The function will be created in the VBA environment and located in an independent module as a public function. Its name will be FILTEREX and it will have a definite number of arguments. The function will be accessible to the user in the function catalogue under the user function category.
Requirements for the function:
The function must be universal from the data processing point of view, i.e. allow processing various types of data (numbers, text)

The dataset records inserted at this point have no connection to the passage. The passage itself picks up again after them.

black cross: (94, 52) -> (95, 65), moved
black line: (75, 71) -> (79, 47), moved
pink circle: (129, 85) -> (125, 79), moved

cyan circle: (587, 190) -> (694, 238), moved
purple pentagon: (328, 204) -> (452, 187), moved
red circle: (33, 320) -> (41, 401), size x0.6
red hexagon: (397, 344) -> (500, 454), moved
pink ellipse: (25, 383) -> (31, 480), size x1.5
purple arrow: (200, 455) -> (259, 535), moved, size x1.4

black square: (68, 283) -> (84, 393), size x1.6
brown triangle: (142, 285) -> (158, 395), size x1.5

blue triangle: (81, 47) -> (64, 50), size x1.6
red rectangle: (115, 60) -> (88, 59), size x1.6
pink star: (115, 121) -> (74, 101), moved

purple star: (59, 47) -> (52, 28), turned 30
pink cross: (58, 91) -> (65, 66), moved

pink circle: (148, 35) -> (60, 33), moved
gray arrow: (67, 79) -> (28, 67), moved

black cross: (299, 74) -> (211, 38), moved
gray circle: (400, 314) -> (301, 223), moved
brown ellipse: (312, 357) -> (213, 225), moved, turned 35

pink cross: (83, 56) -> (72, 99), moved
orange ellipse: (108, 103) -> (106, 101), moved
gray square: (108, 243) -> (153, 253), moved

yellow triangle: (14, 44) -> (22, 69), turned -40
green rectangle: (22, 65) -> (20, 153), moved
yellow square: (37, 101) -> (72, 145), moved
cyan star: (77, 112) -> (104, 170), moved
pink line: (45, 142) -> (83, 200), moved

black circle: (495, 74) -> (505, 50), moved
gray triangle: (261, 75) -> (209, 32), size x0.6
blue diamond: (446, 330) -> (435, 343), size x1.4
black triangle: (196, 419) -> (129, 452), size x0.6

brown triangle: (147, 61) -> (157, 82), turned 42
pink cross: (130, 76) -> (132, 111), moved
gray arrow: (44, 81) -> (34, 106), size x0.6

The function must return a set of outputs into several lines — matrix function
The function processes data based on the multi-criterion definition:
(X1 OR X2 OR… … Xn) AND (Y) , where X1, …, Xn is a set of criteria inter-related by logical sum, where 1 < n < 100, Y is the criterion 2 variable. The filter condition may be expressed in the programming code e. g. as follows:
IF ((X1=TRUE) OR (X2=TRUE) OR (X3=TRUE)) AND (Y=TRUE) Then…
a) If the selection criterion is a text entry, then the comparation method must be defined:
(„A“=“a“ or „A“<>“a“).
b) The function must return output (record) in different formats (changed order of items with respect to the input table)

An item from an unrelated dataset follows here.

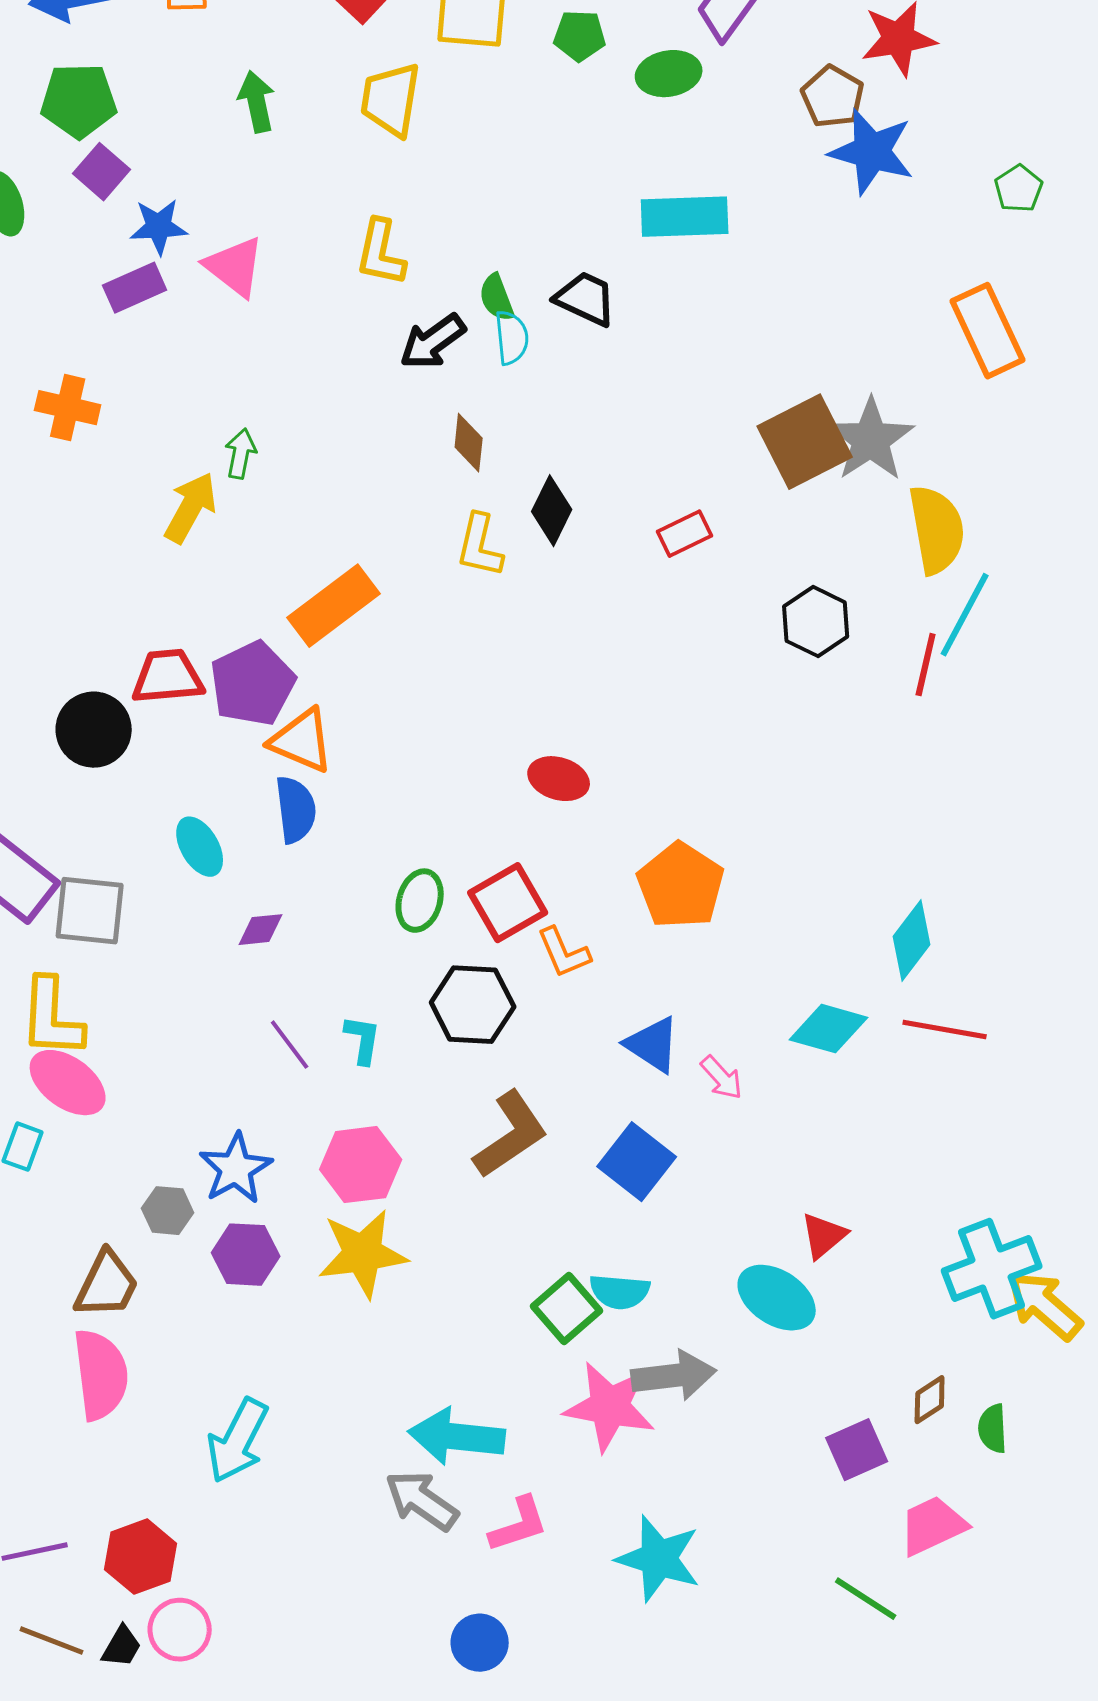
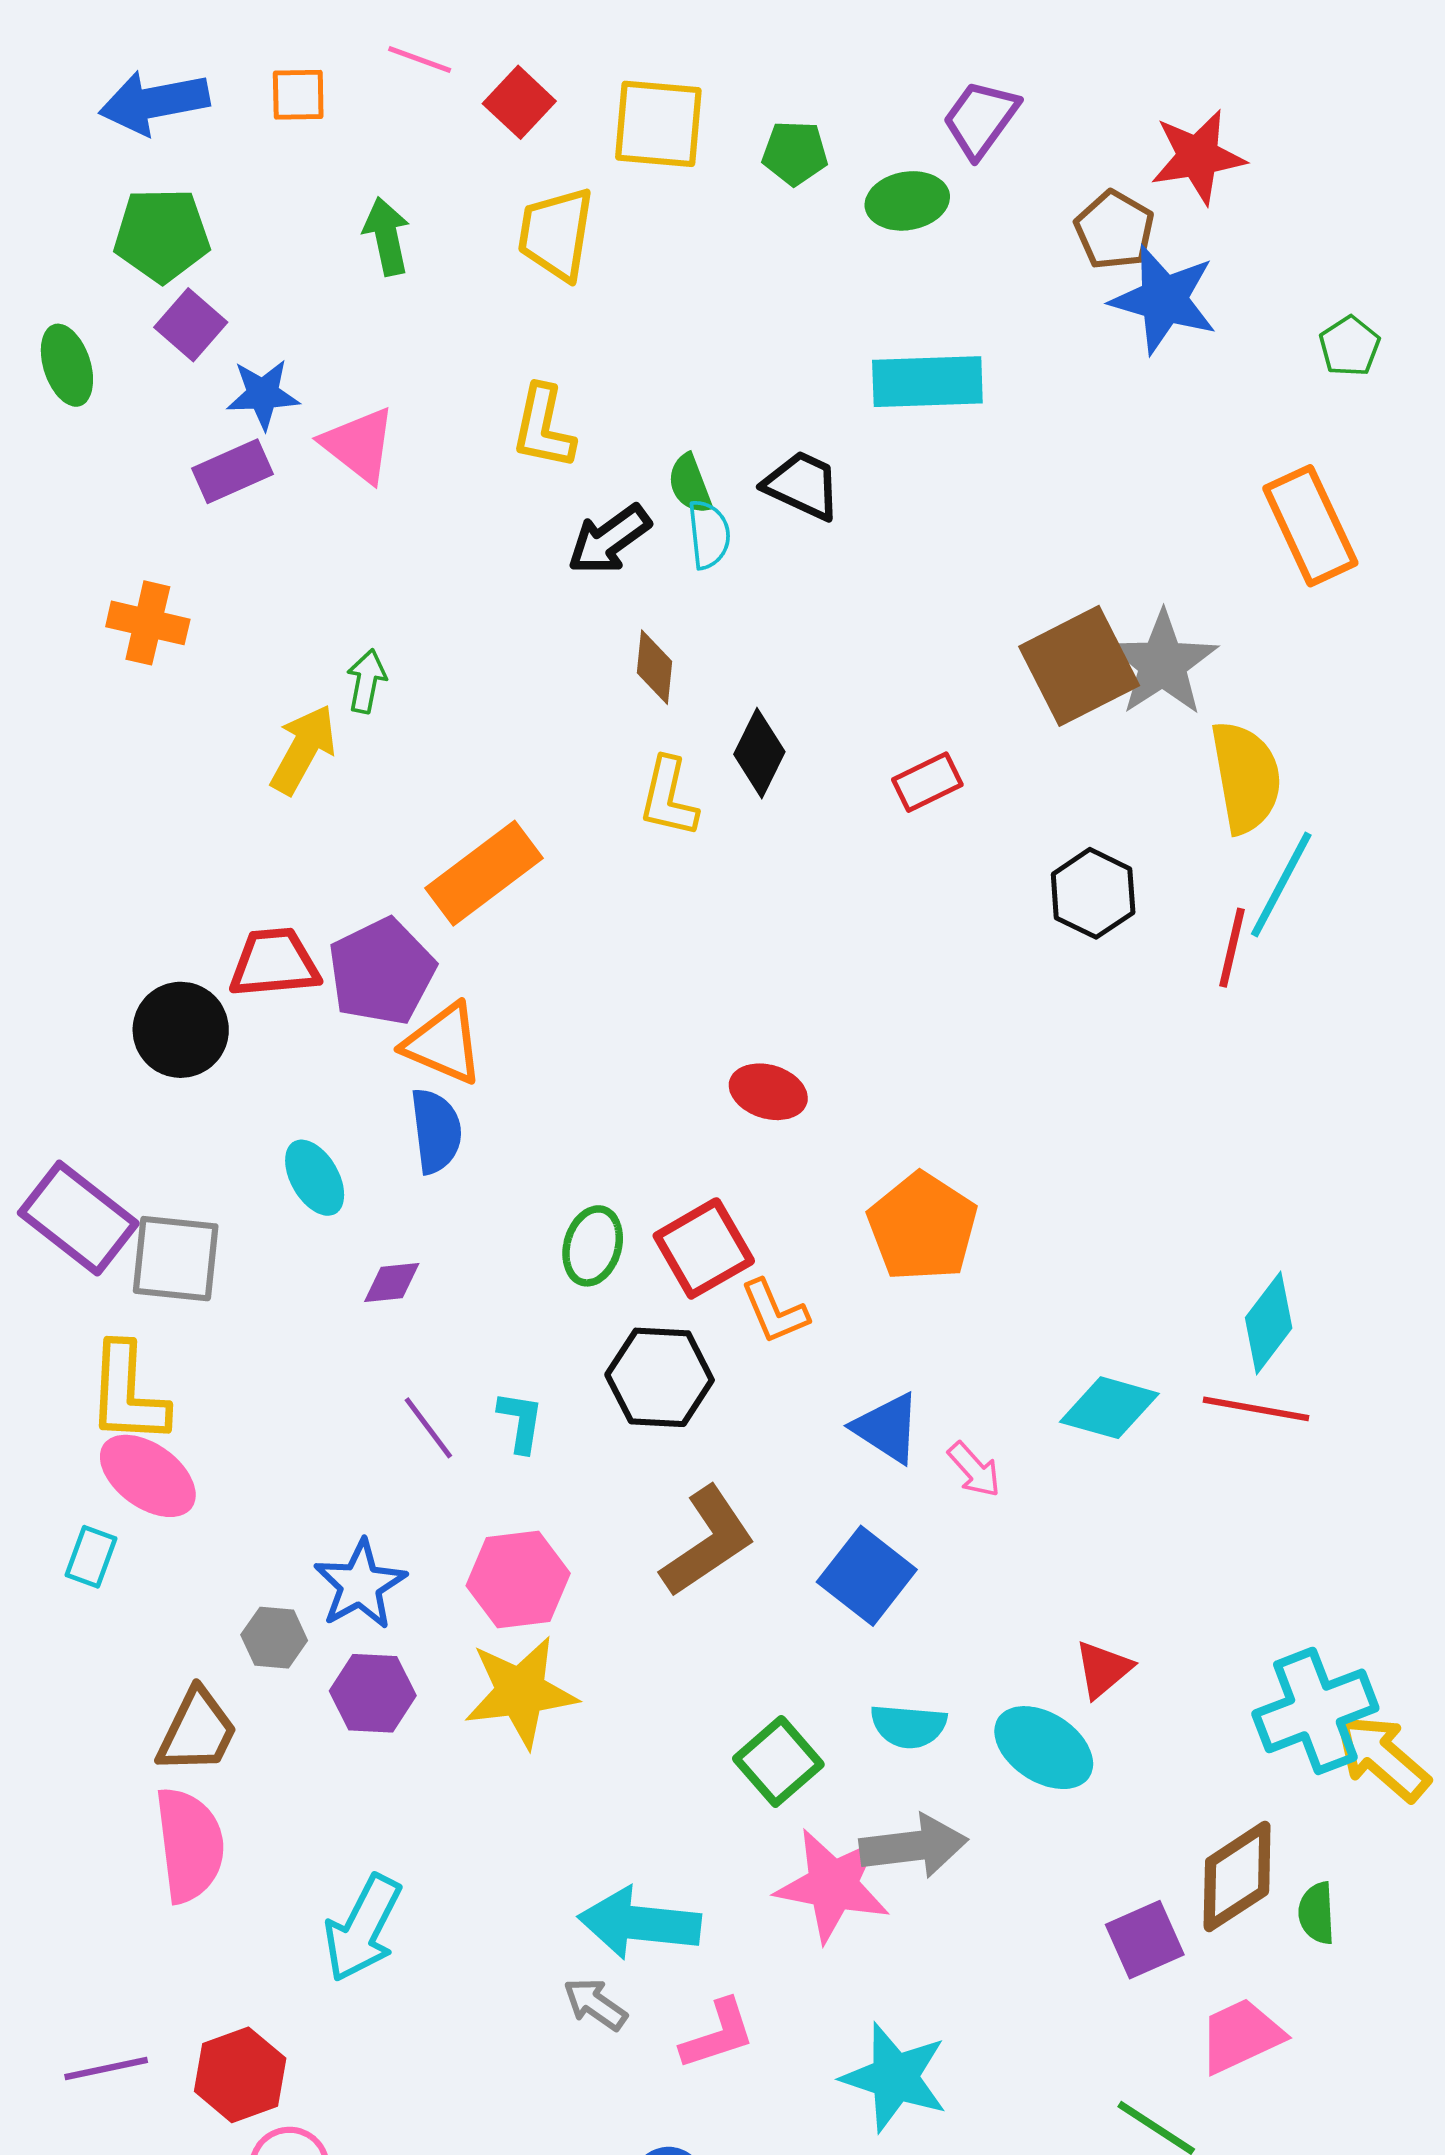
cyan diamond: (912, 941) -> (1269, 1323), moved
cyan semicircle: (620, 1292) -> (909, 1726), moved
brown diamond: (930, 1400) -> (1237, 1876), size x1.8
gray arrow: (422, 1501) -> (595, 2004), size x0.7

c) The function returns selected items from the record. If the record has 5 items, then the number of items returned must be in the interval (1 — 5).
d) The function must allow defining by its argument the selection criterion and the column whose values will be related to the preceding selection by logical product (AND).
Based on the above requirements the function arguments are as follows:
Argument 1: address of the entire table
Argument 2: address of an external area containing criteria values joined by logical sum (OR)
Argument 3: number specifying the column to be searched
Argument 4: text array comparation
Argument 5: address of area whose values specify the output position of selected columns into the output display
Argument 6: If filled in, specifies order of column in the input table related to the preceding selection by logical product (AND)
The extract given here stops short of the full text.